From 7643cf2dae79f9b921fab4136618be193c08a96b Mon Sep 17 00:00:00 2001
From: Zhao Zuohong <zhbaor@zhaozuohong.vip>
Date: Mon, 14 Aug 2023 09:24:03 +0800
Subject: [PATCH] =?UTF-8?q?=E8=AF=86=E5=88=AB=E5=9F=BA=E6=8A=A5=E6=95=B0?=
 =?UTF-8?q?=E6=8D=AE?=
MIME-Version: 1.0
Content-Type: text/plain; charset=UTF-8
Content-Transfer-Encoding: 8bit

---
 apps/riic_report_analysis.py | 53 +++++++++++++++++++++++----
 rapid_ocr.yml                | 40 +++++++++++++++++++++
 requirements.txt             | 70 ------------------------------------
 3 files changed, 86 insertions(+), 77 deletions(-)
 create mode 100644 rapid_ocr.yml

diff --git a/apps/riic_report_analysis.py b/apps/riic_report_analysis.py
index d97bc4f..917bff4 100644
--- a/apps/riic_report_analysis.py
+++ b/apps/riic_report_analysis.py
@@ -1,11 +1,14 @@
 from pepperbot.core.message.chain import MessageChain, Image, Text
-from paddleocr import PaddleOCR
+from rapidocr_onnxruntime import RapidOCR
 import os
 import asyncio
 import functools
+import re
 
 
-ocr = PaddleOCR(use_angle_cls=False, use_gpu=False)
+rapid_ocr = None
+if not rapid_ocr:
+    rapid_ocr = RapidOCR("rapid_ocr.yml")
 
 
 class RIICReportAnalysis:
@@ -14,14 +17,50 @@ class RIICReportAnalysis:
             return
         img_seg: Image = chain[0]
         img_path = await img_seg.download()
-        print(f"Image saved to {img_path}")
 
         loop = asyncio.get_running_loop()
 
-        ocr_text = await loop.run_in_executor(
-            None, functools.partial(ocr.ocr, img_path, cls=False)
+        result, elapse = await loop.run_in_executor(
+            None, functools.partial(rapid_ocr, img_path)
         )
-        print(ocr_text)
+        if not "副手简报" in [i[1] for i in result]:
+            return
+        lmb_height = 0
+        lmb_numers = []
+        date_list = []
+        exp_list = []
+        gold_list = []
+        for i in result:
+            if i[1] == "龙门币":
+                lmb_height = i[0][0][1]
+                break
+        for i in result:
+            if m := re.search(r"([0-9]+\.[0-9]+)", i[1]):
+                date_list.append([int(i[0][0][0]), m.group(1)])
+                continue
+            if m := re.search(r"EXP([0-9]+)的作战记录", i[1]):
+                exp_list.append([int(i[0][0][0]), m.group(1)])
+                continue
+            if m := re.search(r"([0-9]+)的贵金属", i[1]):
+                gold_list.append([int(i[0][0][0]), m.group(1)])
+                continue
+            if lmb_height - 20 < i[0][0][1] < lmb_height + 20:
+                if m := re.search(r"([0-9]+)", i[1]):
+                    lmb_numers.append([int(i[0][0][0]), m.group(1)])
+
+        lmb_numers.sort(key=lambda x: x[0])

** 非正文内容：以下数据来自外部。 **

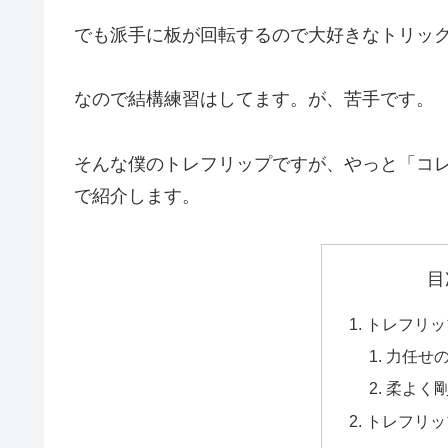
でも派手に板が回転するので大好きなトリッ
なので結構練習はしてます。が、苦手です。
そんな僕のトレフリップですが、やっと「コ
で紹介します。
目
トレフリッ
力任せ
柔よく
トレフリッ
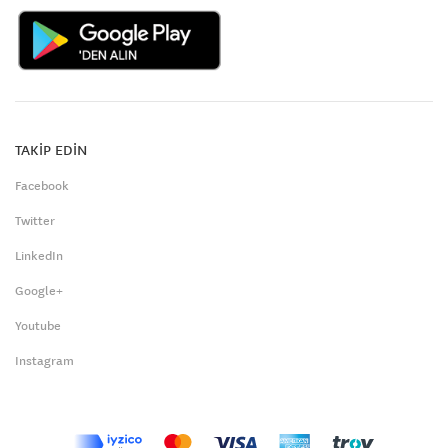
TAKİP EDİN
Facebook
Twitter
LinkedIn
Google+
Youtube
Instagram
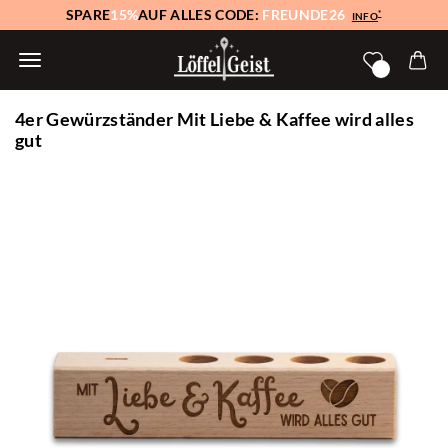
SPARE
15%
AUF ALLES CODE:
FREUNDE26
*
INFO
4er Gewürzständer Mit Liebe & Kaffee wird alles
gut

+        gold_list.sort(key=lambda x: x[0])
+        exp_list.sort(key=lambda x: x[0])
+        date_list.sort(key=lambda x: x[0])
+
+        output = ""
+
+        for i in range(len(date_list)):
+            output += f"【{date_list[i][1]}】\n"
+            output += f"💵 {lmb_numers[2 * i][1]}订单({lmb_numers[2 * i + 1][1]})\n"
+            output += f"🧈 {gold_list[i][1]}赤金\n"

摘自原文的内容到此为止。